[Directions for this task]
Exactly as written, output the lines below starting from the first and ending with the line that contains "doğanın bize sunduğu bu şifalı lezzeti"; omit pictures.

[Materials provided]
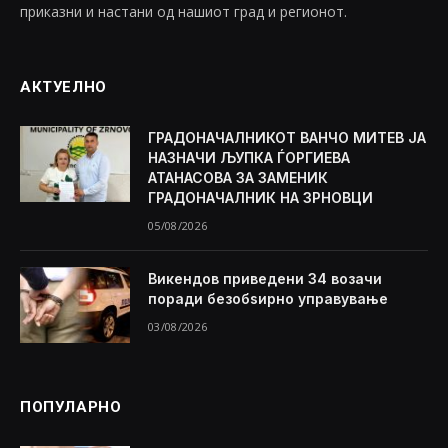
приказни и настани од нашиот град и регионот.
АКТУЕЛНО
ГРАДОНАЧАЛНИКОТ ВАНЧО МИТЕВ ЈА
НАЗНАЧИ ЉУПКА ЃОРГИЕВА
АТАНАСОВА ЗА ЗАМЕНИК
ГРАДОНАЧАЛНИК НА ЗРНОВЦИ
05/08/2026
Викендов приведени 34 возачи
поради безобѕирно управување
03/08/2026
ПОПУЛАРНО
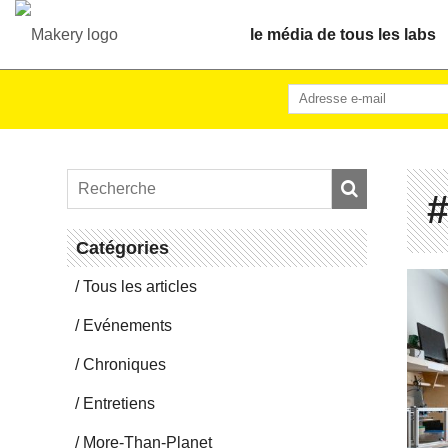
le média de tous les labs
#
Ca­té­go­ries
Tous les articles
Evé­ne­ments
Chro­niques
En­tre­tiens
More-Than-Pla­net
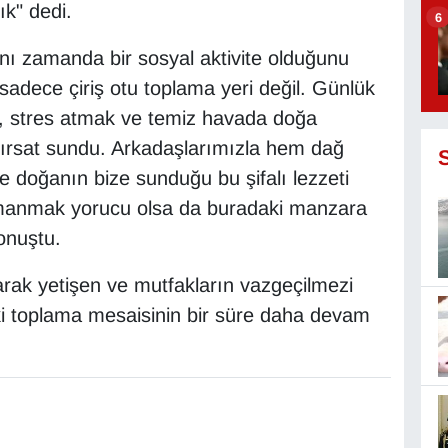
ık" dedi.
6
aynı zamanda bir sosyal aktivite olduğunu
sadece çiriş otu toplama yeri değil. Günlük
 stres atmak ve temiz havada doğa
fırsat sundu. Arkadaşlarımızla hem dağ
 doğanın bize sunduğu bu şifalı lezzeti
ırmanmak yorucu olsa da buradaki manzara
onuştu.
ak yetişen ve mutfakların vazgeçilmezi
daki toplama mesaisinin bir süre daha devam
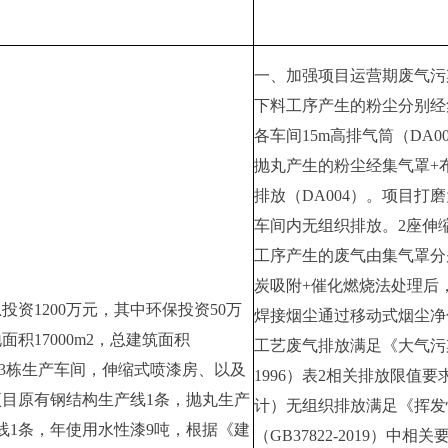
一、
加强项目运营期废气污
下料工序产生的粉尘分别经
各车间15m高排气筒（DA00
抛丸产生的粉尘经集气罩+
排放（DA004）。项目打
车间内无组织排放。2座伸
工序产生的废气由集气罩分
炭吸附+催化燃烧法处理后，
投资1200万元，其中环保投资50万
焊接烟尘通过移动式烟尘净
积17000m2，总建筑面积
工艺废气排放满足《大气污染
建设3栋生产车间，伸缩式喷漆房、以及
1996）表2相关排放限值
目原有钢结构生产线1条，抛丸生产
计）无组织排放满足《挥发
线1条，年使用水性漆9吨，根据《建
（GB37822-2019）中相关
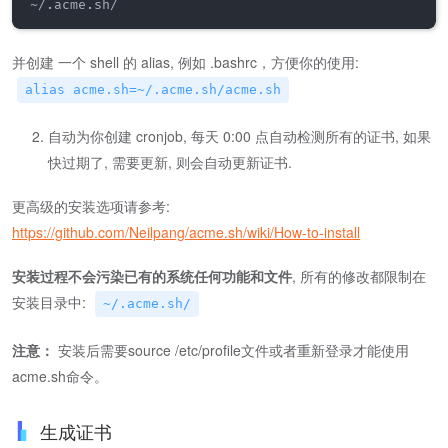
~/.acme.sh/
并创建 一个 shell 的 alias, 例如 .bashrc，方便你的使用:
alias acme.sh=~/.acme.sh/acme.sh
自动为你创建 cronjob, 每天 0:00 点自动检测所有的证书, 如果
快过期了, 需要更新, 则会自动更新证书.
更高级的安装选项请参考:
https://github.com/Neilpang/acme.sh/wiki/How-to-install
安装过程不会污染已有的系统任何功能和文件
, 所有的修改都限制在
安装目录中:
~/.acme.sh/
注意：
安装后需要source /etc/profile文件或者重新登录才能使用
acme.sh命令。
生成证书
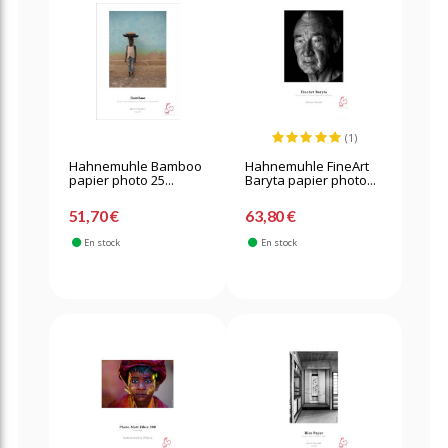
(1)
Hahnemuhle Bamboo
Hahnemuhle FineArt
papier photo 25...
Baryta papier photo...
51,70 €
63,80 €
En stock
En stock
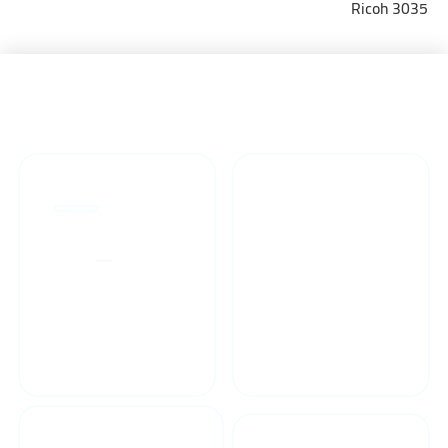
Ricoh 3035
راهنمای خرید محصولاات
گارانتی محصولات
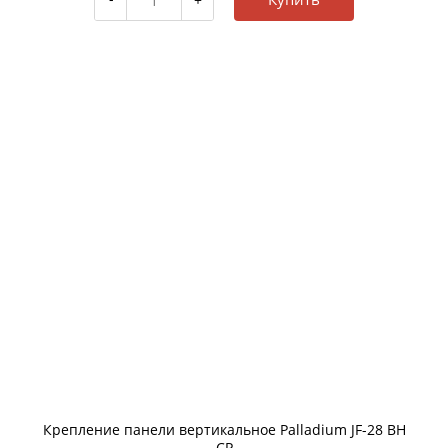
Крепление панели вертикальное Palladium JF-28 BH
CP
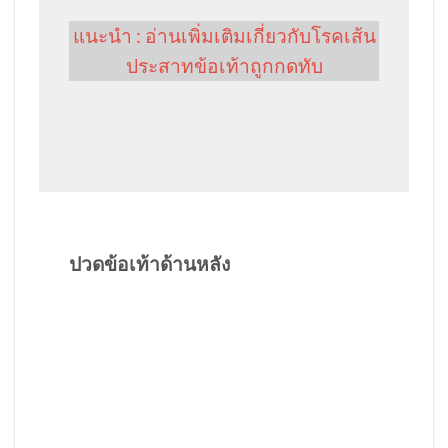
แนะนำ : อ่านเพิ่มเติมเกี่ยวกับโรคเส้น
ประสาทข้อเท้าถูกกดทับ
ปวดข้อเท้าด้านหลัง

[Solution for this exercise]
приказни и настани од нашиот град и регионот.
АКТУЕЛНО
ГРАДОНАЧАЛНИКОТ ВАНЧО МИТЕВ ЈА
НАЗНАЧИ ЉУПКА ЃОРГИЕВА
АТАНАСОВА ЗА ЗАМЕНИК
ГРАДОНАЧАЛНИК НА ЗРНОВЦИ
05/08/2026
Викендов приведени 34 возачи
поради безобѕирно управување
03/08/2026
ПОПУЛАРНО
le média de tous les labs
#
Ca­té­go­ries
Tous les articles
Evé­ne­ments
Chro­niques
En­tre­tiens
More-Than-Pla­net
ık" dedi.
6
aynı zamanda bir sosyal aktivite olduğunu
sadece çiriş otu toplama yeri değil. Günlük
 stres atmak ve temiz havada doğa
fırsat sundu. Arkadaşlarımızla hem dağ
 doğanın bize sunduğu bu şifalı lezzeti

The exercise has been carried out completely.